I made a choice that my girls would not ever go without the things they needed. Even in the times when our income was low my daughters did not suffer. They were loved and taken care of.  I am thankful for incredible family support as their fathers were not actively involved in their lives emotionally or financially. I was a single Mama and making it happen with the help of hard work, my parents, some amazing friends, and extended family support.  It takes a village to raise incredible people. My oldest daughters step-Mom became one of my biggest supporters and loved and shared in the lives of both of my girls.

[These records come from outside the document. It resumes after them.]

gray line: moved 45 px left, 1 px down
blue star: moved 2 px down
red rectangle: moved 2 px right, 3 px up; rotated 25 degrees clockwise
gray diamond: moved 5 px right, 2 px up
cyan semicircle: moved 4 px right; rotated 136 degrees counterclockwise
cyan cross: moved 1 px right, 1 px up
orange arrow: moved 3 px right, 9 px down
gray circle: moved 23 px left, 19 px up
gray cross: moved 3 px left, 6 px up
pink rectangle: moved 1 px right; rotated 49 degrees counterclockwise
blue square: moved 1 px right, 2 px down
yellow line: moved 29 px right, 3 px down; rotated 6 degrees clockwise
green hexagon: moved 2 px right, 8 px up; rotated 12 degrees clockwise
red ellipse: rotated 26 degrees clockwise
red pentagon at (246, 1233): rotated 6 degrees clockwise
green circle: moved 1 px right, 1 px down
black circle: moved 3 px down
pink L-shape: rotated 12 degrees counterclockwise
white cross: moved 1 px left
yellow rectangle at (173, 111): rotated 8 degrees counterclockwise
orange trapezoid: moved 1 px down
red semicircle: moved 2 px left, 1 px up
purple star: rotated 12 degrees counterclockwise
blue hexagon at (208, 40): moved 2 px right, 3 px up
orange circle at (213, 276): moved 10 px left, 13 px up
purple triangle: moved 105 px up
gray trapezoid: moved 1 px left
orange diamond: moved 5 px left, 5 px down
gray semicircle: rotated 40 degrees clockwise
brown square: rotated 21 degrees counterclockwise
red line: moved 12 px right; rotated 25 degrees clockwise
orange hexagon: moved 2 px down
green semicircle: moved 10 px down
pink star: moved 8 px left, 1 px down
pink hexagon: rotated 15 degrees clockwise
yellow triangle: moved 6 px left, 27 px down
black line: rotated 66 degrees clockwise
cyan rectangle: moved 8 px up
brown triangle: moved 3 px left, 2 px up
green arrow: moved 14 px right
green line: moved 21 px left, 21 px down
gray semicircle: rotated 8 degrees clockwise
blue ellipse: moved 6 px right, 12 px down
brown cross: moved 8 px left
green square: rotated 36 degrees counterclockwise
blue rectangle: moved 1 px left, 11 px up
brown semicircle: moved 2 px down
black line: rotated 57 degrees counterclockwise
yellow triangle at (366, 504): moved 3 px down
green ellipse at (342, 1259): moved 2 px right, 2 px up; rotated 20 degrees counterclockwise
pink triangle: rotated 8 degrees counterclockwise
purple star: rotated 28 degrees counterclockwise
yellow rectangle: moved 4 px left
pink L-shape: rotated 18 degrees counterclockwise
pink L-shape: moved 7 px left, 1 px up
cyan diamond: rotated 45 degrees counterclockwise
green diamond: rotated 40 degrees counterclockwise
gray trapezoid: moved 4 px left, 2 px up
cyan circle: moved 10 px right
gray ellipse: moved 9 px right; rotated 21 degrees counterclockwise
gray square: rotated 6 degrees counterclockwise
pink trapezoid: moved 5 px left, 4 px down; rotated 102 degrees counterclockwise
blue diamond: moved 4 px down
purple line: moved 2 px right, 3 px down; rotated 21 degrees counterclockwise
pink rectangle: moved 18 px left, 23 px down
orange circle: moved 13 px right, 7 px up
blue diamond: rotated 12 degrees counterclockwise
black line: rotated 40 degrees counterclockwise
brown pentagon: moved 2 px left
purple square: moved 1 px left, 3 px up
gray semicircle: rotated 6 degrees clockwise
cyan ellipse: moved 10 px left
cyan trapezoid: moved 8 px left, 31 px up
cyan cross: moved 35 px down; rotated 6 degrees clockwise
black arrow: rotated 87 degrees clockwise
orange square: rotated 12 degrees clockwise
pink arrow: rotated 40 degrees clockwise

The stress of having a demanding career and single parenting led to everyday social drinking and wine as a way to relax in the evenings. It’s such a central part of corporate culture and Momming!  We are taught to have a glass of wine, and it will make it all better. In my early 30’s that was manageable but into my late 30’s and early 40’s alcohol became something I was not able to put down, and it was having a negative impact on my life. Although prayer and attending church was usually an essential part of my life, through those years it wasn’t, and I felt a disconnect from my faith based on how I was treated by others. Judgement and persecution is not what brings a person to church. LOVE and grace is.

When I turned 40 I had many mornings when I stood in the shower, exhausted, feeling sick from the toxicity from the night before, begging God to help me find a new way. Tears streamed down my face, and I was desperate for a change. At age 42 my husband reached out to a friend about a supplement she was having success with. He was looking for something for him, but God works in beautiful ways. They sent a two-day sample for both of us!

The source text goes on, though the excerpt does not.